Among the entries that follow, some lines contain the word "Machine". Show all of them.

══ Extracted entries ══

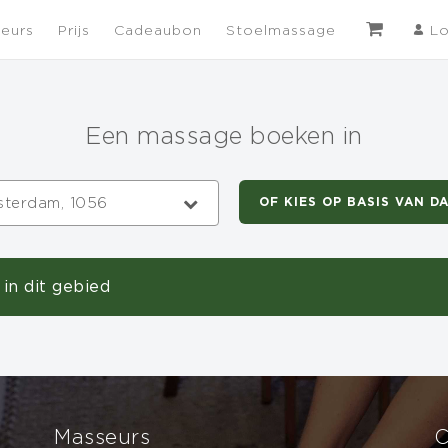
eurs
Prijs
Cadeaubon
Stoelmassage
Lo
Een massage boeken in
terdam, 1056
OF KIES OP BASIS VAN D
in dit gebied
Masseurs
C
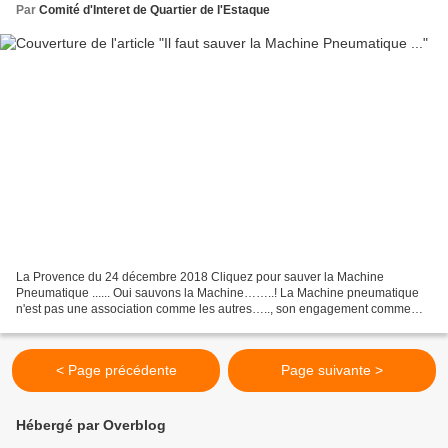
Par
Comité d'Interet de Quartier de l'Estaque
La Provence du 24 décembre 2018 Cliquez pour sauver la Machine
Pneumatique ...... Oui sauvons la Machine……..! La Machine pneumatique
n'est pas une association comme les autres….., son engagement comme
nous le proclamons au Syndicat des Initiatives est...
< Page précédente
Page suivante >
Hébergé par Overblog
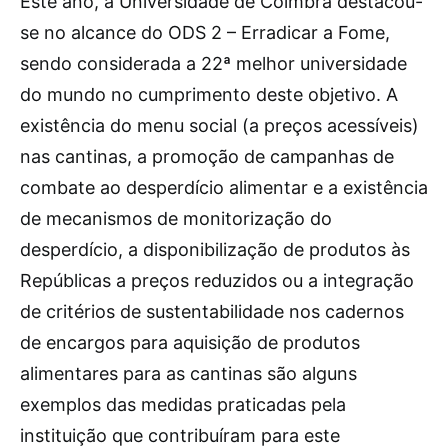
Este ano, a Universidade de Coimbra destacou-
se no alcance do ODS 2 – Erradicar a Fome,
sendo considerada a 22ª melhor universidade
do mundo no cumprimento deste objetivo. A
existência do menu social (a preços acessíveis)
nas cantinas, a promoção de campanhas de
combate ao desperdício alimentar e a existência
de mecanismos de monitorização do
desperdício, a disponibilização de produtos às
Repúblicas a preços reduzidos ou a integração
de critérios de sustentabilidade nos cadernos
de encargos para aquisição de produtos
alimentares para as cantinas são alguns
exemplos das medidas praticadas pela
instituição que contribuíram para este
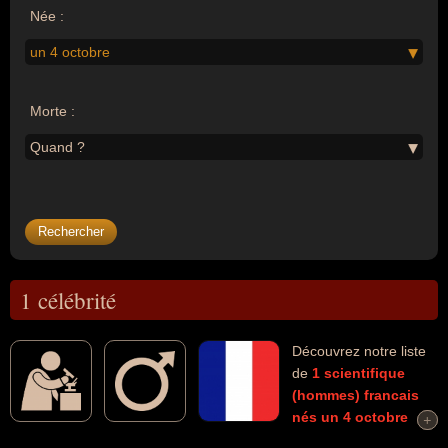
Née :
un 4 octobre
Morte :
Quand ?
1 célébrité
Découvrez notre liste
de
1
scientifique
(hommes)
francais
nés un 4 octobre
+
+
morts et connus comme par exemple : François Guizot... Ces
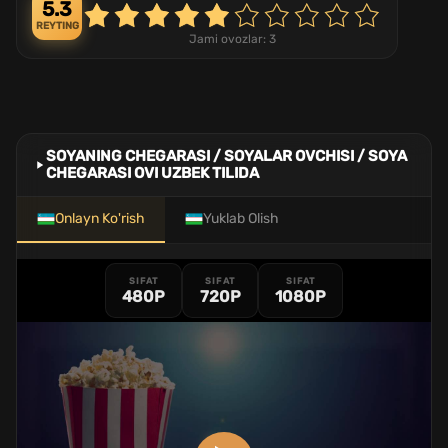
5.3
REYTING
Jami ovozlar:
3
SOYANING CHEGARASI / SOYALAR OVCHISI / SOYA
CHEGARASI OVI UZBEK TILIDA
Onlayn Ko'rish
Yuklab Olish
SIFAT
SIFAT
SIFAT
480P
720P
1080P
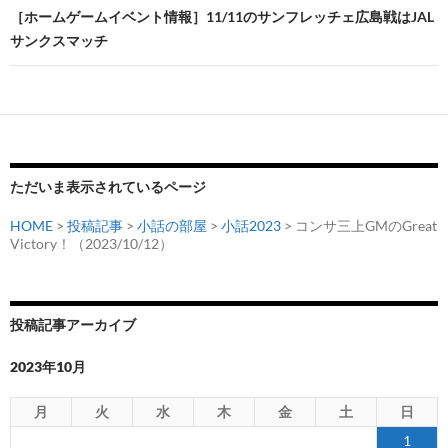
［ホームゲームイベント情報］11/11のサンフレッチェ広島戦はJAL
ゲ
サンクスマッチ
ー
シ
ョ
ン
ただいま表示されているページ
HOME
>
投稿記事
>
小話の部屋
>
小話2023
> コンサ三上GMのGreat
Victory！（2023/10/12）
投稿記事アーカイブ
2023年10月
月
火
水
木
金
土
日
1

═══

### Output for this exercise
La Provence du 24 décembre 2018 Cliquez pour sauver la Machine
Pneumatique ...... Oui sauvons la Machine……..! La Machine pneumatique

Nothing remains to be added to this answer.